Description
By switching to numpy_groupies
we are vectorizing our groupby reductions. I think we can do the same for groupby's binary ops.
Here's an example array
import numpy as np
import xarray as xr
%load_ext memory_profiler
N = 4 * 2000
da = xr.DataArray(
np.random.random((N, N)),
dims=("x", "y"),
coords={"labels": ("x", np.repeat(["a", "b", "c", "d", "e", "f", "g", "h"], repeats=N//8))},
)
Consider this "anomaly" calculation, anomaly defined relative to the group mean
def anom_current(da):
grouped = da.groupby("labels")
mean = grouped.mean()
anom = grouped - mean
return anom
With this approach, we loop over each group and apply the binary operation:
xarray/xarray/core/computation.py
Lines 502 to 525 in a1635d3
This saves some memory, but becomes slow for large number of groups.
We could instead do
def anom_vectorized(da):
mean = da.groupby("labels").mean()
mean_expanded = mean.sel(labels=da.labels)
anom = da - mean_expanded
return anom
Now we are faster, but construct an extra array as big as the original array (I think this is an OK tradeoff).
%timeit anom_current(da)
# 1.4 s ± 20.5 ms per loop (mean ± std. dev. of 7 runs, 1 loop each)
%timeit anom_vectorized(da)
# 937 ms ± 5.26 ms per loop (mean ± std. dev. of 7 runs, 1 loop each)
(I haven't experimented with dask yet, so the following is just a theory).
I think the real benefit comes with dask.
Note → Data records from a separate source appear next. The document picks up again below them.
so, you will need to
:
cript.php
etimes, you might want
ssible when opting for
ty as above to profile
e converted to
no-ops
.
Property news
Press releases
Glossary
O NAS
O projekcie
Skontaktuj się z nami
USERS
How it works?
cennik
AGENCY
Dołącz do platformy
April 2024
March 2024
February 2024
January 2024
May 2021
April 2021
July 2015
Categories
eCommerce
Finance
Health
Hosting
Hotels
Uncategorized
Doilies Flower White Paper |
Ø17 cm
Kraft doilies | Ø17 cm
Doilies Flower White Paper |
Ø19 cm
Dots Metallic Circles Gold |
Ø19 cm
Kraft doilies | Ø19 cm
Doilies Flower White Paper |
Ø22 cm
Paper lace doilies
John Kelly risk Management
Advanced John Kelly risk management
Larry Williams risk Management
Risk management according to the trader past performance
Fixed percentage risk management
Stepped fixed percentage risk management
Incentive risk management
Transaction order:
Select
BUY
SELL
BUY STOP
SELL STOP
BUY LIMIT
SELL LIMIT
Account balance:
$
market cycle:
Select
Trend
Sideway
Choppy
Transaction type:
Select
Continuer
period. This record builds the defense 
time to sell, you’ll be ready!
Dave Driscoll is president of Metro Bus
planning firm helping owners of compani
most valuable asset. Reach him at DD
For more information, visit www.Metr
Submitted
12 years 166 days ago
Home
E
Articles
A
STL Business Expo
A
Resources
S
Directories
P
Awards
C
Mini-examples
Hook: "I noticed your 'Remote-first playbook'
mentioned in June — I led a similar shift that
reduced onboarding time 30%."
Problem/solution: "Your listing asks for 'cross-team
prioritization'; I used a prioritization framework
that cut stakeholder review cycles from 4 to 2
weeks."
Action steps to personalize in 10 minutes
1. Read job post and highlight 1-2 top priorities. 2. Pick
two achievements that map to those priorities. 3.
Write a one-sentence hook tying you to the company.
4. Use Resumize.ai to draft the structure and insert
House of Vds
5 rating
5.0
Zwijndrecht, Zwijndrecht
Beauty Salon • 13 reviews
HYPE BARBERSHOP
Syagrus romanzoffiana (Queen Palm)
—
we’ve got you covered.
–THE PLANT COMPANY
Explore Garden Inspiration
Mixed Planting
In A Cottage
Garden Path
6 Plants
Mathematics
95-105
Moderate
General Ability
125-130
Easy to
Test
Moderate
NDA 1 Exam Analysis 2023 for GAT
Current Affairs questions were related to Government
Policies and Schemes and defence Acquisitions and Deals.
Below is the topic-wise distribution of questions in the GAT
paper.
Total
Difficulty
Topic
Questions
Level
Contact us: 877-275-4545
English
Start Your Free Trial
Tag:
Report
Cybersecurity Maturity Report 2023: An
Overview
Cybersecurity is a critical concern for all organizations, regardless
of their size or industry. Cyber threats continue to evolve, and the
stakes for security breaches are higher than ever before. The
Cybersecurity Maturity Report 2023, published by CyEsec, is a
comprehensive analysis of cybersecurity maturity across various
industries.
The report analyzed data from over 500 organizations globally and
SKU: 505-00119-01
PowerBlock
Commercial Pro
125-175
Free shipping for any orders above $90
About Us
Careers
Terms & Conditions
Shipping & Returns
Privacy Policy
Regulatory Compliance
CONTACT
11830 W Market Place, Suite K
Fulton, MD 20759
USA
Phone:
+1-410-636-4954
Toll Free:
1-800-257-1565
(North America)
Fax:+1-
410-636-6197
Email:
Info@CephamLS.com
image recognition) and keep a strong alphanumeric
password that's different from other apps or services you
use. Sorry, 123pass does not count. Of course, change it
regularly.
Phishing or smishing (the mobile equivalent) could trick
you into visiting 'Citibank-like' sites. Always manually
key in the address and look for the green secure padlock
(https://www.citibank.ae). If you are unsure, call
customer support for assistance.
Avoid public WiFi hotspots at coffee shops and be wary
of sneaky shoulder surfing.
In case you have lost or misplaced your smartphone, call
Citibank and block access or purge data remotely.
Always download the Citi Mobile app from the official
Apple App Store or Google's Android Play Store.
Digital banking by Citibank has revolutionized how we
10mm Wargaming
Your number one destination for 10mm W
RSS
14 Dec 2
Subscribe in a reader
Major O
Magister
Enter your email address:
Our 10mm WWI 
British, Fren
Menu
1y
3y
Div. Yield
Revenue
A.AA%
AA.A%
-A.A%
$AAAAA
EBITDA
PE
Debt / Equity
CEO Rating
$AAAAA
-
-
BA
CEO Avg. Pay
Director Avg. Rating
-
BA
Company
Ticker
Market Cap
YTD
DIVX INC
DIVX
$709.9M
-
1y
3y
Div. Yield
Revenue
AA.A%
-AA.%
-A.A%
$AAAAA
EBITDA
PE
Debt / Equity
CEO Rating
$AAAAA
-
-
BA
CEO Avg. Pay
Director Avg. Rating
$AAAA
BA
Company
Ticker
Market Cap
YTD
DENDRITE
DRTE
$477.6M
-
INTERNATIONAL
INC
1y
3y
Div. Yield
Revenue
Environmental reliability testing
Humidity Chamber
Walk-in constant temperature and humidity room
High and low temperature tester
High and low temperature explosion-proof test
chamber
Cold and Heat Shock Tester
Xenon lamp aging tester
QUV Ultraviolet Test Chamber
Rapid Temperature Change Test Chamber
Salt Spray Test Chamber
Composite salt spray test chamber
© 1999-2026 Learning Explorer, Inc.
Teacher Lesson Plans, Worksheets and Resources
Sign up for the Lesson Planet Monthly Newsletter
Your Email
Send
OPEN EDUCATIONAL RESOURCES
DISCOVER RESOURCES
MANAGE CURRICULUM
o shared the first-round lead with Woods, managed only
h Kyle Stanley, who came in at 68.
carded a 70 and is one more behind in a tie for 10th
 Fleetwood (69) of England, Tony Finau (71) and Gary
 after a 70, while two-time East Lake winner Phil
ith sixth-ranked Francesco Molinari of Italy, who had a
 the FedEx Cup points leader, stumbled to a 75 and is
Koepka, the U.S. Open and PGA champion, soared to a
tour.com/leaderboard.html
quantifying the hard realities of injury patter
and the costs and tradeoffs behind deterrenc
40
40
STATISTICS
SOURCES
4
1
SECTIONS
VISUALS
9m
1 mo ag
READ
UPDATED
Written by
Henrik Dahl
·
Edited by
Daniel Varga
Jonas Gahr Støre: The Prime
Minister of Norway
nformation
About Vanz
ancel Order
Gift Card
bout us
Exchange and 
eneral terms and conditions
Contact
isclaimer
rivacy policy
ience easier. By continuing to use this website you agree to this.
Depending on where the groups are located relative to chunking, we could end up creating a lot of tiny chunks by splitting up existing chunks. With the vectorized approach we can do better.
Ideally we would reindex the "mean" dask array with a numpy-array-of-repeated-ints such that the chunking of mean_expanded
exactly matches the chunking of da
along the grouped dimension.
In practice, dask.array.take doesn't allow specifying "output chunks" so we'd end up chunking "mean_expanded" based on dask's automatic heuristics, and then rechunking again for the binary operation.
Thoughts?
cc @rabernat